Weekly Search & Social <b>News</b>: 02/15/2011 | Search Engine Journal
Hello and welcome back to '7 Days of Search and Social'. Another week, another drama. While I've not looked historically to past years, one does have to wonder.
bench craft company credit card
Scientists, telescope hunt massive hidden object in space – This <b>...</b>
You know how you sometimes can sense that something is present even though you can't see it? Well, astronomers are getting that feeling about a giant, hidden object in space. And when we say giant, we mean GIANT.
Small Business <b>News</b>: Ladies Make The <b>News</b>
David Siteman Garland inspired this roundup (Thanks, David!) with a post on 35 visionary women entrepreneurs that just happened to include the founder of Small.
Weekly Search & Social <b>News</b>: 02/15/2011 | Search Engine Journal
Hello and welcome back to '7 Days of Search and Social'. Another week, another drama. While I've not looked historically to past years, one does have to wonder.
bench craft company me
Scientists, telescope hunt massive hidden object in space – This <b>...</b>
You know how you sometimes can sense that something is present even though you can't see it? Well, astronomers are getting that feeling about a giant, hidden object in space. And when we say giant, we mean GIANT.
Small Business <b>News</b>: Ladies Make The <b>News</b>
David Siteman Garland inspired this roundup (Thanks, David!) with a post on 35 visionary women entrepreneurs that just happened to include the founder of Small.
Weekly Search & Social <b>News</b>: 02/15/2011 | Search Engine Journal
Hello and welcome back to '7 Days of Search and Social'. Another week, another drama. While I've not looked historically to past years, one does have to wonder.
bench craft company credit card
Scientists, telescope hunt massive hidden object in space – This <b>...</b>
You know how you sometimes can sense that something is present even though you can't see it? Well, astronomers are getting that feeling about a giant, hidden object in space. And when we say giant, we mean GIANT.

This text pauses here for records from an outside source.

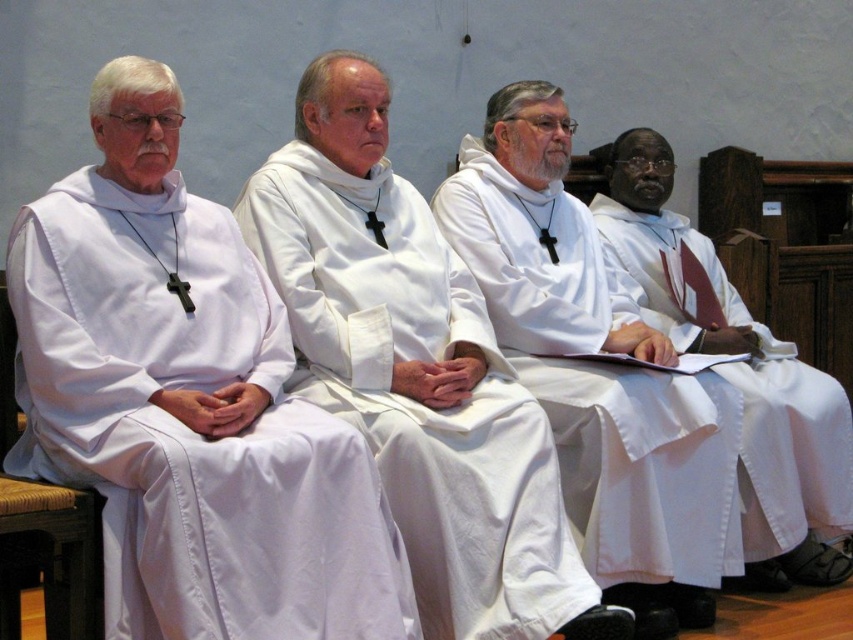 Question: Which of the following is the farthest from the observer?

Choices:
 (A) white matte robe at center
 (B) white matte/soft cloth robe at center
 (C) white satin robe at right
 (D) white matte robe at left

Answer: (C)

Question: Which object is the closest to the white matte/soft cloth robe at center?

Choices:
 (A) white matte robe at center
 (B) white matte robe at left
 (C) white satin robe at right

Answer: (B)

Question: Is white matte/soft cloth robe at center closer to camera compared to white satin robe at right?

Choices:
 (A) yes
 (B) no

Answer: (A)

Question: Which of the following is the closest to the observer?

Choices:
 (A) white matte robe at center
 (B) white matte/soft cloth robe at center
 (C) white satin robe at right

Answer: (B)

Question: Is white matte robe at left to the right of white matte/soft cloth robe at center from the viewer's perspective?

Choices:
 (A) no
 (B) yes

Answer: (A)

Question: Does white matte/soft cloth robe at center appear on the left side of white satin robe at right?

Small Business <b>News</b>: Ladies Make The <b>News</b>
David Siteman Garland inspired this roundup (Thanks, David!) with a post on 35 visionary women entrepreneurs that just happened to include the founder of Small.
Weekly Search & Social <b>News</b>: 02/15/2011 | Search Engine Journal
Hello and welcome back to '7 Days of Search and Social'. Another week, another drama. While I've not looked historically to past years, one does have to wonder.